Such is the Emperor's " logic of facts," by which he hopes to make the rather vulgar fact of giving a few pounds a year extra to all the poor and worn-out witnesses of great battlefields and mighty pageants, the efficient cause of a consequent fact—which he calls diminution of scepticism or belief in the Divine Will. He wants to recall to the imagination of France deeds which once made France red-hot with a sort of rapture, —a rapture which, if it was not very religious, was at least decidedly superstitious, decidedly linked with a high belief in Destiny, or, as in his calmer official language the Emperor may prefer to call it, trust in Providence. The guardian angel' language to which even in so formal a State document as this, Louis Napoleon has recourse in reference to his uncle, shows how glad he is to foster that legendary spirit which is already springing up round the founder of his dynasty,—coming out, for instance, in a recent biography of the Great Napoleon by a M. Batjin, in the form of such fables as this,—that the infant Napoleon, on his birth, was received on to a piece of tapestry embroidered with those Homeric contests of gods and heroes recorded in the Iliad; and that Frederick the Great,—fact quite unknown to Mr.

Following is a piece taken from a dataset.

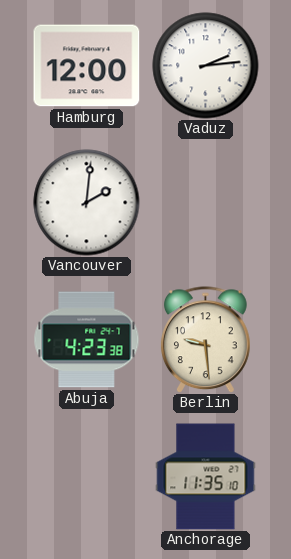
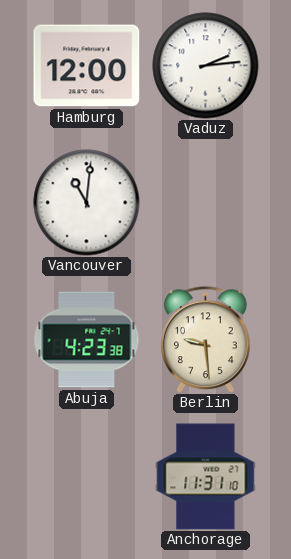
Vancouver: 2:01 -> 11:01
Anchorage: 11:35 -> 11:31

Carlyle,— dreamed a remarkable dream on the night of Napoleon's birth, 15th August, 1769 (by him confided to "one of his aidesde-camp"), wherein he saw a new star of remarkable brilliance fighting against the star of Prussia,—the star of his own house,—and for a time swallowing it up in its splendour, till at last the Prussian star emerged and shone on after the other had vanished from the sky.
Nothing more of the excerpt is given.